Existing LIBs use graphite as an anode with moderate theoretical capacity and limited fast charging capabilities. Hence, there is a need for developing anode materials with high energy density, fast charging capability, and long cycle life.
Scientists at the International Advanced Research Centre for Powder Metallurgy and New Materials (ARCI), an autonomous R&D Centre of the Department of Science and Technology, in collaboration with Department of Metallurgical and Materials Engineering, IIT Madras have developed a novel anode material for lithium-ion battery (LIB) for electric vehicles (EVs).
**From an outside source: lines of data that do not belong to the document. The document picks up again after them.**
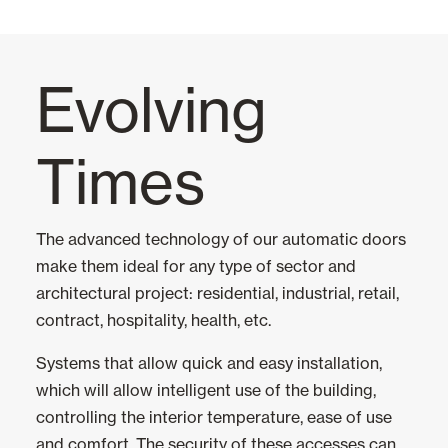
Awnings
Evolving
Automatic Doors
Times
All
Glass Automatic Doors
The advanced technology of our automatic doors
make them ideal for any type of sector and
Mosquito screens
architectural project: residential, industrial, retail,
contract, hospitality, health, etc.
Garage Doors and Rolling Doors
Systems that allow quick and easy installation,
which will allow intelligent use of the building,
Smart Home and Automation
controlling the interior temperature, ease of use
and comfort. The security of these accesses can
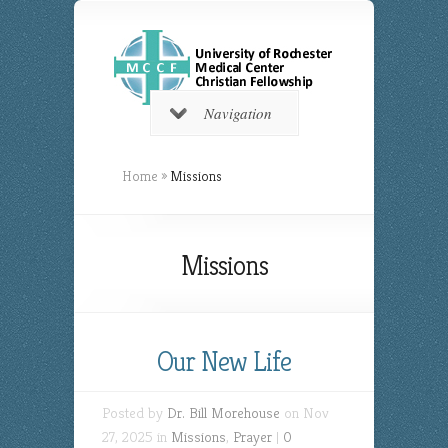
Navigation
Home
»
Missions
Missions
Our New Life
Posted by
Dr. Bill Morehouse
on Nov
27, 2025 in
Missions
,
Prayer
|
0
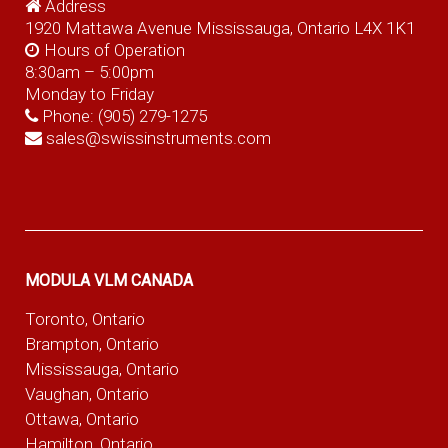
Address
1920 Mattawa Avenue Mississauga, Ontario L4X 1K1
Hours of Operation
8:30am – 5:00pm
Monday to Friday
Phone:
(905) 279-1275
sales@swissinstruments.com
MODULA VLM CANADA
Toronto, Ontario
Brampton, Ontario
Mississauga, Ontario
Vaughan, Ontario
Ottawa, Ontario
Hamilton, Ontario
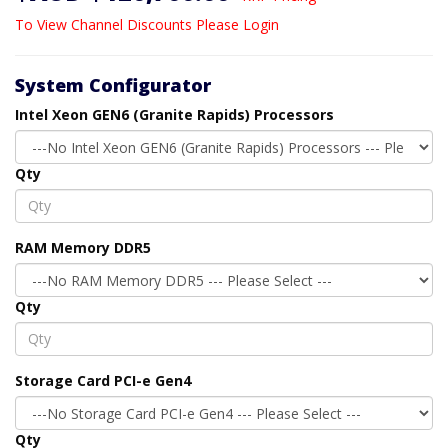
To View Channel Discounts Please Login
System Configurator
Intel Xeon GEN6 (Granite Rapids) Processors
Qty
RAM Memory DDR5
Qty
Storage Card PCI-e Gen4
Qty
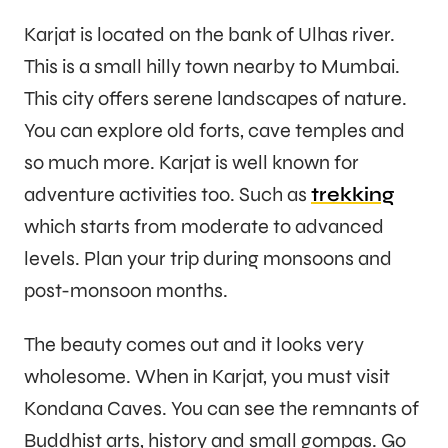
Karjat is located on the bank of Ulhas river.
This is a small hilly town nearby to Mumbai.
This city offers serene landscapes of nature.
You can explore old forts, cave temples and
so much more. Karjat is well known for
adventure activities too. Such as
trekking
which starts from moderate to advanced
levels. Plan your trip during monsoons and
post-monsoon months.
The beauty comes out and it looks very
wholesome. When in Karjat, you must visit
Kondana Caves. You can see the remnants of
Buddhist arts, history and small gompas. Go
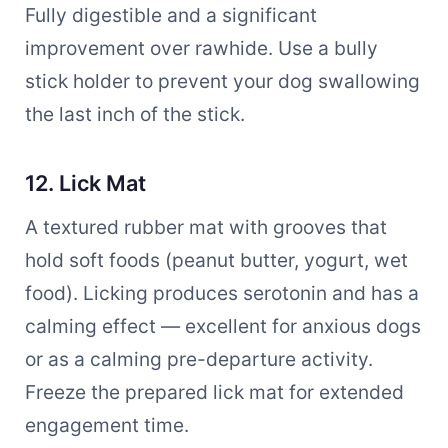
Fully digestible and a significant
improvement over rawhide. Use a bully
stick holder to prevent your dog swallowing
the last inch of the stick.
12. Lick Mat
A textured rubber mat with grooves that
hold soft foods (peanut butter, yogurt, wet
food). Licking produces serotonin and has a
calming effect — excellent for anxious dogs
or as a calming pre-departure activity.
Freeze the prepared lick mat for extended
engagement time.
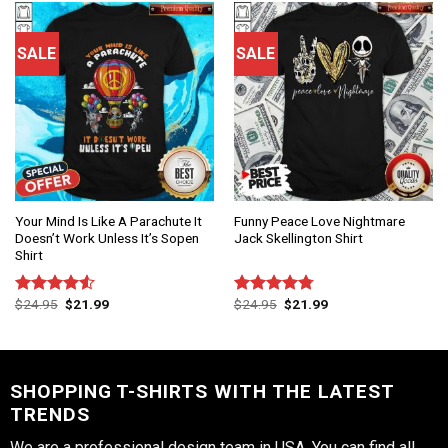
SALE
SALE
Your Mind Is Like A Parachute It
Funny Peace Love Nightmare
Doesn’t Work Unless It’s Sopen
Jack Skellington Shirt
Shirt
$
24.95
$
21.99
$
24.95
$
21.99
Rated
Rated
4.75
4.50
out
out of 5
of 5
SHOPPING T-SHIRTS WITH THE LATEST
TRENDS
We are a professional design team in USA. You can find all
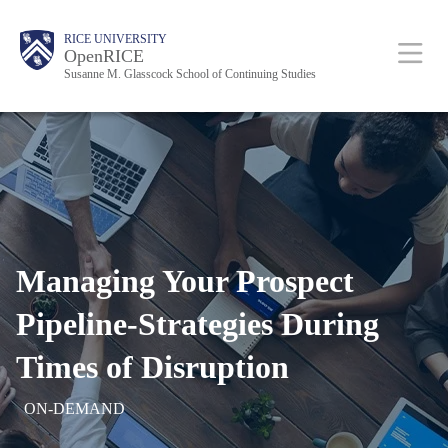
Skip
Body
Body
Body
Main
RICE UNIVERSITY
to
OpenRICE
Susanne M. Glasscock School of Continuing Studies
main
content
Nav
Managing Your Prospect
Pipeline-Strategies
During
Times of Disruption
ON-DEMAND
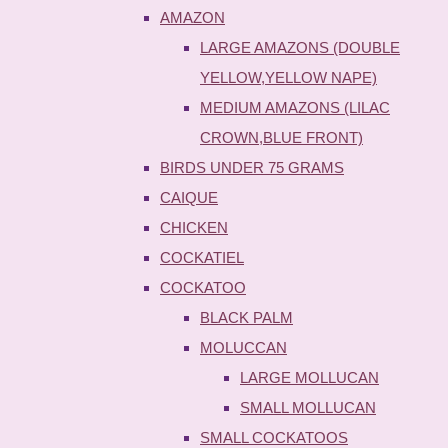
AMAZON
LARGE AMAZONS (DOUBLE
YELLOW,YELLOW NAPE)
MEDIUM AMAZONS (LILAC
CROWN,BLUE FRONT)
BIRDS UNDER 75 GRAMS
CAIQUE
CHICKEN
COCKATIEL
COCKATOO
BLACK PALM
MOLUCCAN
LARGE MOLLUCAN
SMALL MOLLUCAN
SMALL COCKATOOS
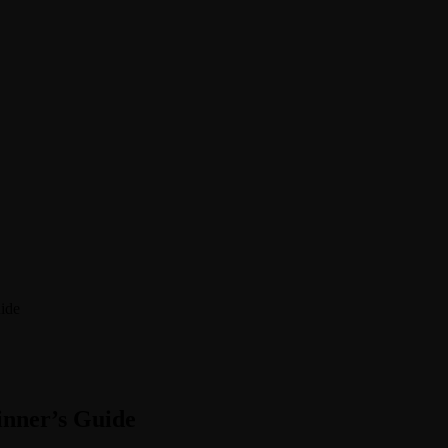
ide
inner’s Guide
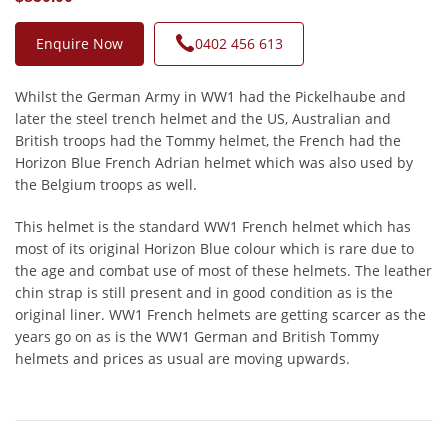
Enquire Now
0402 456 613
Whilst the German Army in WW1 had the Pickelhaube and
later the steel trench helmet and the US, Australian and
British troops had the Tommy helmet, the French had the
Horizon Blue French Adrian helmet which was also used by
the Belgium troops as well.
This helmet is the standard WW1 French helmet which has
most of its original Horizon Blue colour which is rare due to
the age and combat use of most of these helmets. The leather
chin strap is still present and in good condition as is the
original liner. WW1 French helmets are getting scarcer as the
years go on as is the WW1 German and British Tommy
helmets and prices as usual are moving upwards.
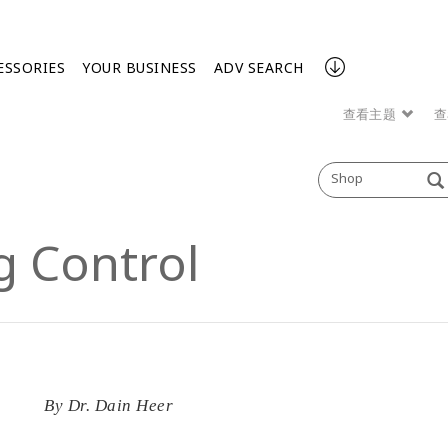
ESSORIES
YOUR BUSINESS
ADV SEARCH
查看主题
查
Shop
g Control
By
Dr. Dain Heer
This high-performance and sustainable anode made of a composite material of α-MoO3 and single-walled carbon nanostructures called carbon nanohorns (SWCNHs) showed high energy/power density, fast-charging capability, and long cycle life. The SWCNHs are carbon nanostructures composed of thousands of carbon nanocones and typically exist as spherical aggregates of 80–100 nm in diameter. The composite is considered low-cost and environmentally friendly due to its abundance and non-toxic elements present in the composite.
The research published in the journal Advanced Energy Materials highlights the synthesis of the α-MoO3/SWCNHs composite material developed with the help of a facile microwave hydrothermal technique in high yield. A uniform network of α-MoO3 and SWCNHs in the composite made its charging capacity two times that of the graphite and gave it an excellent cycle life. It also exhibited excellent fast charging capability (complete charge in 12 minutes).
According to the ARCI team, SWCNHs in the composite played a dual role as lithium-ion storage material and conductive additive. As a result, a robust network for fast transport of electrons and Li-ions is established, which led to remarkable electrochemical performance. With a scalable synthesis technique and superior cell performance, the α-MoO3/SWCNHs composite anode could replace the existing graphite-based anode for the next-generation LIBs.